Mikrobologie in kleinen Häppchen

Die prokaryotischen Wurzeln der wichtigsten Genome Editing Technologie.

CRISPR ist die heute bekannteste Technologie zur Veränderung des Erbguts (Genome Editing). Sie ist schneller, billiger und effizienter als andere, vergleichbare Technologien. Wissenschaftler stellten fest, dass mit CRISPR die Genome vieler Pflanzen und Tiere, einschließlich des Menschen, verändert werden können [1]. Die so genannte “Gentherapie” könnte eventuell zur Behandlung menschlicher Erbkrankheiten und vielleicht sogar zur Verlangsamung des Alterungsprozesses eingesetzt werden – auch wenn letzteres sicherlich noch lange der Traum vieler Forschenden bleiben wird. Chinesische Wissenschaftler haben zum Beispiel vor kurzem mit CRISPR das CCR5-Gen von zwei Zwillingsbabys verändert [2]. Vereinfacht gesagt ermöglicht CCR5 eine Infektion mit dem HI-Virus, so dass die Veränderung dieses Gens vor einer derartigen Infektion schützen könnte. Dieses kontroverse Beispiel beschreibt eine der vielfältigen neuen Anwendungen von CRISPR. Doch was ist der ursprüngliche Zweck von CRISPR? Dieses genetische Werkzeug, das heute auch für seinen Einsatz in menschlichen Zellen bekannt ist, ist ursprünglich ein antiviraler Mechanismus von Prokaryoten.
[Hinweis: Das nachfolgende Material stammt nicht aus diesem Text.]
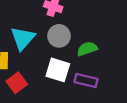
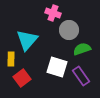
gray circle: (59, 36) -> (69, 30), moved
purple rectangle: (86, 80) -> (81, 76), turned 42

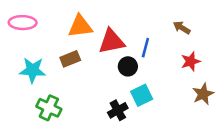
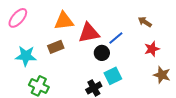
pink ellipse: (23, 23) -> (18, 18), turned -50
blue line: (145, 48) -> (116, 38), turned 35
brown star: (203, 94) -> (162, 75), turned -30

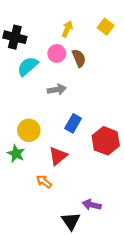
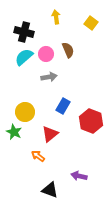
yellow arrow: (67, 29) -> (56, 17), moved, turned -32
black cross: (15, 37) -> (24, 32), moved
pink circle: (57, 53) -> (46, 54), moved
black triangle: (71, 221) -> (50, 190), moved, turned -36

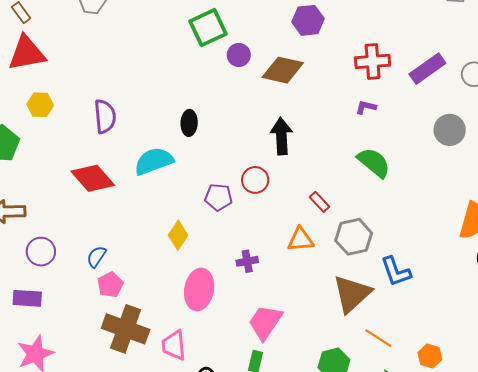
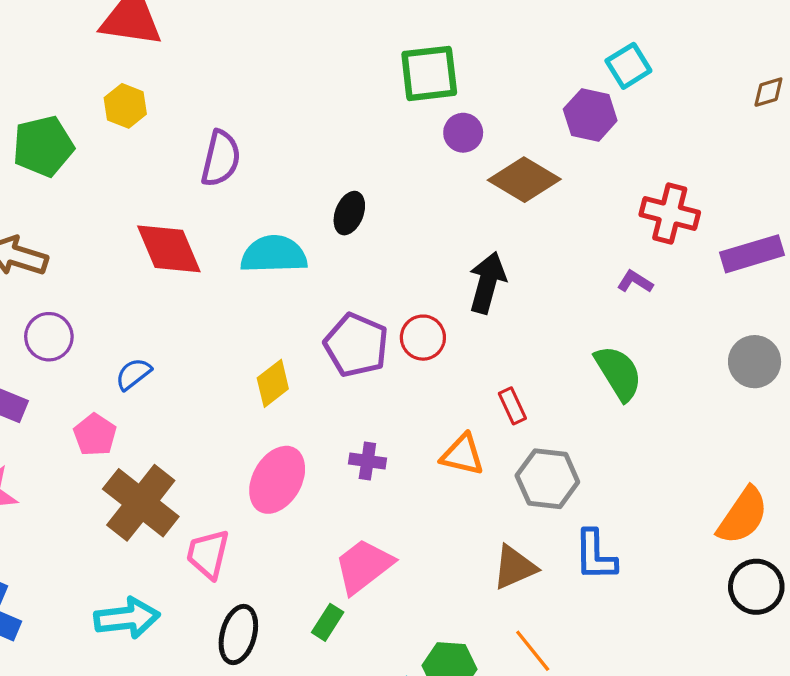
purple pentagon: (218, 197) -> (356, 345), size x1.4
pink pentagon: (110, 285) -> (95, 435), moved, turned -30
brown triangle: (352, 294) -> (514, 567), size x0.7

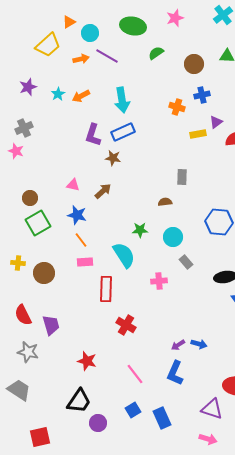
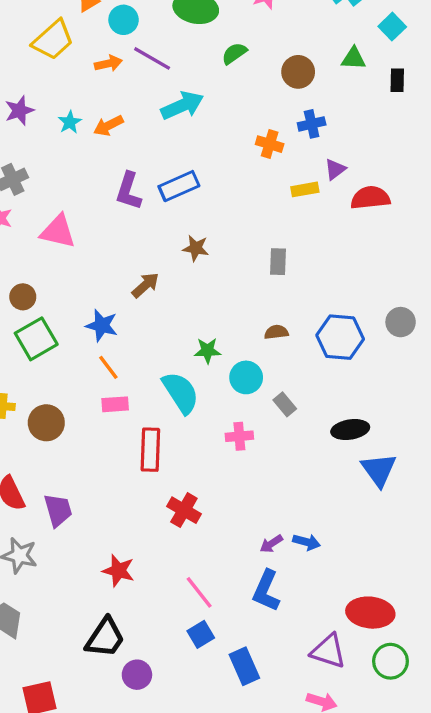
cyan arrow: (122, 100) -> (182, 105), moved, turned -105
brown star: (113, 158) -> (196, 248), moved
pink triangle: (73, 185) -> (58, 231), moved, size x1.6
brown semicircle: (165, 202) -> (276, 332), moved
cyan circle: (173, 237) -> (246, 377), moved
blue square: (133, 410) -> (201, 634), moved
CRISPR stellt das adaptive “Immunsystem” von Prokaryoten dar. Bakterien und Archaeen werden häufig von viralen Eindringlingen, sogenannten Phagen, angegriffen. Um sich zu schützen, setzen Prokaryoten eine Reihe von antiviralen Abwehrmechanismen ein, darunter auch CRISPR, was eine Abkürzung für Clustered Regularly Interspaced Short Palindromic Repeats ist (zu deutsch: gruppierte kurze palindromische Wiederholungen mit regelmäßigen Abständen). Eine bestimmte Region innerhalb des prokaryotischen Genoms, der so genannte CRISPR-Locus, enthält mehrere Kopien derselben Sequenzen. Diese Wiederholungssequenzen (engl. Repeats) wechseln sich mit variablen Sequenzen ab, die als Spacer bezeichnet werden (Abbildung 1A) [3]. Das Hauptmerkmal der Spacer ist ihre Übereinstimmung mit Sequenzen, die in infektiösen Phagen und anderen fremden DNA-Elementen vorkommen. Analog zu unserem eigenen adaptiven Immunsystem, enthalten die CRISPR-Spacer also das molekulare “Gedächtnis” früherer viraler Angriffe. Dies hat den Vorteil, dass Bakterien und Archaeen, wenn sie von einem Phagen angegriffen werden, dem sie zuvor begegnet sind, das fremde genetische Material schnell erkennen und zerstören und so eine Infektion vermeiden können.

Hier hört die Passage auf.